Pursuant to the Settlement Agreement, BIS assessed a civil penalty in the amount of $1,700,000. However, the full amount of the penalty was suspended for a period of one year and may be waived in its entirety, provided that Coastal complies with the terms of the Order and the Settlement Agreement during that period. These conditions include the implementation of export compliance training for relevant personnel and the completion of an internal audit of the company’s export control compliance program within specified timeframes. The Order further provides that failure to comply with these conditions may result in the activation of the suspended penalty, rendering the full amount immediately due and payable.

The Order also imposes specific compliance obligations designed to remediate the deficiencies identified in the enforcement action. Coastal is required to ensure that personnel responsible for export compliance complete training on the EAR within six months and to submit certification of such training to BIS. In addition, the company must conduct an internal audit of its export compliance program within nine months, covering a defined review period and including an assessment of compliance with the Regulations. Any actual or potential violations identified during the audit must be promptly disclosed to BIS, along with supporting documentation.

This enforcement action illustrates the significant regulatory risk associated with transactions involving Entity List parties, even where the underlying items are classified as EAR99. The classification of items as EAR99 does not eliminate licensing obligations where restricted end users are involved, and the requirement to obtain authorization applies regardless of the perceived sensitivity of the items. Companies that rely on distributors or intermediaries remain responsible for understanding the ultimate destination and end use of their products, particularly where there is knowledge that items are destined for restricted entities.

From a compliance perspective, the matter underscores the importance of maintaining a formal, well-documented export compliance program capable of identifying licensing requirements and escalating high-risk transactions. The absence of basic compliance controls—such as procedures for screening counterparties, assessing end users, and identifying licensing triggers—can result in repeated violations over an extended period, as reflected in the eighteen separate transactions at issue here. These are not complex or ambiguous regulatory requirements; rather, they are foundational elements of export compliance that can be effectively addressed through structured policies, employee training, and transaction-level review processes.

At the same time, the resolution reflects BIS’s willingness to structure enforcement outcomes in a manner that incentivizes remediation and future compliance. The suspension of the full monetary penalty, conditioned on the implementation of corrective measures, provides a clear pathway for the company to avoid significant financial liability while bringing its compliance program into alignment with regulatory expectations. However, this leniency is contingent on strict adherence to the terms of the Order, and failure to comply would result in substantial financial consequences.

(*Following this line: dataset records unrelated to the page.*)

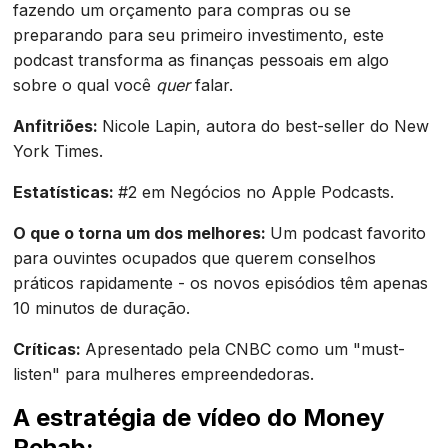
fazendo um orçamento para compras ou se
preparando para seu primeiro investimento, este
podcast transforma as finanças pessoais em algo
sobre o qual você
quer
falar.
Anfitriões:
Nicole Lapin, autora do best-seller do New
York Times.
Estatísticas:
#2 em Negócios no Apple Podcasts.
O que o torna um dos melhores:
Um podcast favorito
para ouvintes ocupados que querem conselhos
práticos rapidamente - os novos episódios têm apenas
10 minutos de duração.
Críticas:
Apresentado pela CNBC como um "must-
listen" para mulheres empreendedoras.
A estratégia de vídeo do Money
Rehab: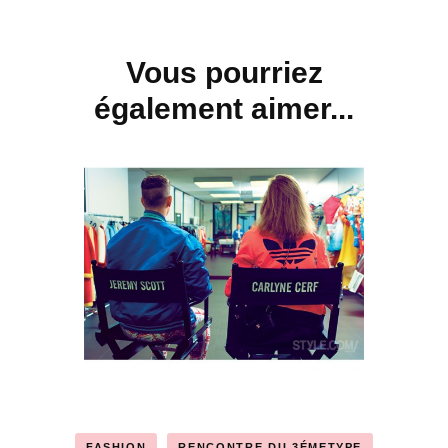
Vous pourriez
également aimer...
FASHION
RENCONTRE DU 3ÉMETYPE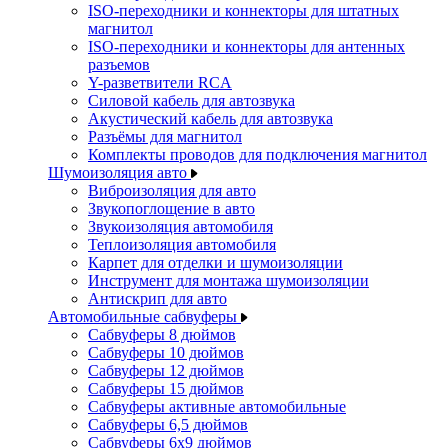
ISO-переходники и коннекторы для штатных
магнитол
ISO-переходники и коннекторы для антенных
разъемов
Y-разветвители RCA
Силовой кабель для автозвука
Акустический кабель для автозвука
Разъёмы для магнитол
Комплекты проводов для подключения магнитол
Шумоизоляция авто
Виброизоляция для авто
Звукопоглощение в авто
Звукоизоляция автомобиля
Теплоизоляция автомобиля
Карпет для отделки и шумоизоляции
Инструмент для монтажа шумоизоляции
Антискрип для авто
Автомобильные сабвуферы
Сабвуферы 8 дюймов
Сабвуферы 10 дюймов
Сабвуферы 12 дюймов
Сабвуферы 15 дюймов
Сабвуферы активные автомобильные
Сабвуферы 6,5 дюймов
Сабвуферы 6x9 дюймов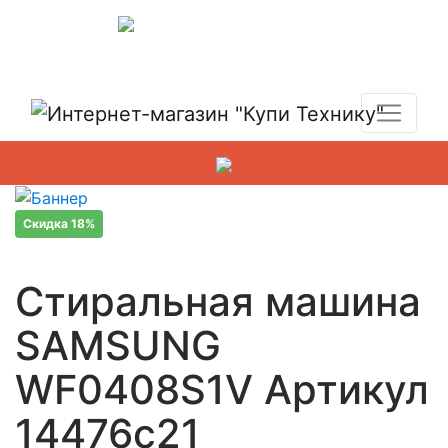
Показать адреса магазинов
+7 (495) 150-54-90
Скидка 18%
Стиральная машина
SAMSUNG
WF0408S1V Артикул
14476c21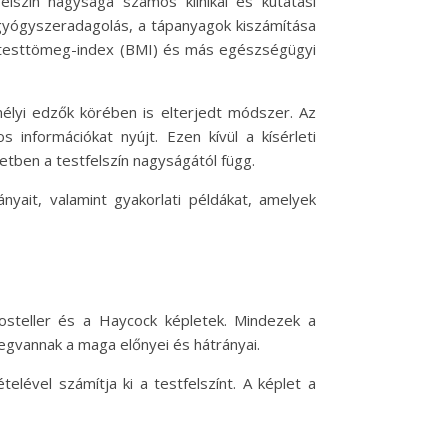
felszín nagysága számos klinikai és kutatási
 gyógyszeradagolás, a tápanyagok kiszámítása
a testtömeg-index (BMI) és más egészségügyi
élyi edzők körében is elterjedt módszer. Az
információkat nyújt. Ezen kívül a kísérleti
etben a testfelszín nagyságától függ.
nyait, valamint gyakorlati példákat, amelyek
Mosteller és a Haycock képletek. Mindezek a
egvannak a maga előnyei és hátrányai.
ével számítja ki a testfelszínt. A képlet a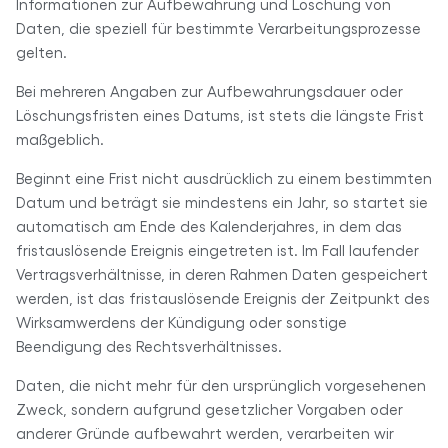
Informationen zur Aufbewahrung und Löschung von
Daten, die speziell für bestimmte Verarbeitungsprozesse
gelten.
Bei mehreren Angaben zur Aufbewahrungsdauer oder
Löschungsfristen eines Datums, ist stets die längste Frist
maßgeblich.
Beginnt eine Frist nicht ausdrücklich zu einem bestimmten
Datum und beträgt sie mindestens ein Jahr, so startet sie
automatisch am Ende des Kalenderjahres, in dem das
fristauslösende Ereignis eingetreten ist. Im Fall laufender
Vertragsverhältnisse, in deren Rahmen Daten gespeichert
werden, ist das fristauslösende Ereignis der Zeitpunkt des
Wirksamwerdens der Kündigung oder sonstige
Beendigung des Rechtsverhältnisses.
Daten, die nicht mehr für den ursprünglich vorgesehenen
Zweck, sondern aufgrund gesetzlicher Vorgaben oder
anderer Gründe aufbewahrt werden, verarbeiten wir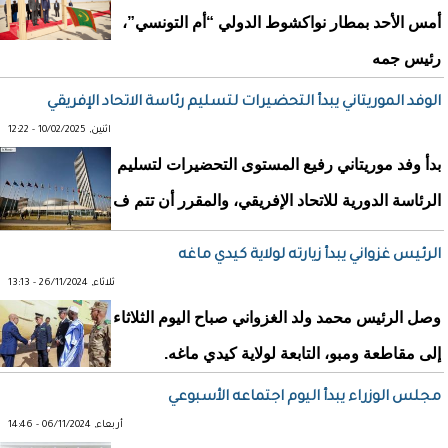
أمس الأحد بمطار نواكشوط الدولي “أم التونسي”،
رئيس جمه
الوفد الموريتاني يبدأ التحضيرات لتسليم رئاسة الاتحاد الإفريقي
اثنين, 10/02/2025 - 12:22
بدأ وفد موريتاني رفيع المستوى التحضيرات لتسليم
الرئاسة الدورية للاتحاد الإفريقي، والمقرر أن تتم ف
الرئيس غزواني يبدأ زيارته لولاية كيدي ماغه
ثلاثاء, 26/11/2024 - 13:13
وصل الرئيس محمد ولد الغزواني صباح اليوم الثلاثاء
إلى مقاطعة ومبو، التابعة لولاية كيدي ماغه.
مجلس الوزراء يبدأ اليوم اجتماعه الأسبوعي
أربعاء, 06/11/2024 - 14:46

Ultimately, the Coastal PVA Technology matter demonstrates that while enforcement actions may, in some instances, be resolved without immediate financial impact, the underlying conduct—and the deficiencies that give rise to it—can expose companies to significant regulatory and operational risk. The reputational implications of engaging in repeated unlicensed transactions with Entity List parties, coupled with the potential activation of a substantial suspended penalty, underscore the need for companies to implement and maintain robust internal controls that are capable of identifying and mitigating export compliance risks before they materialize.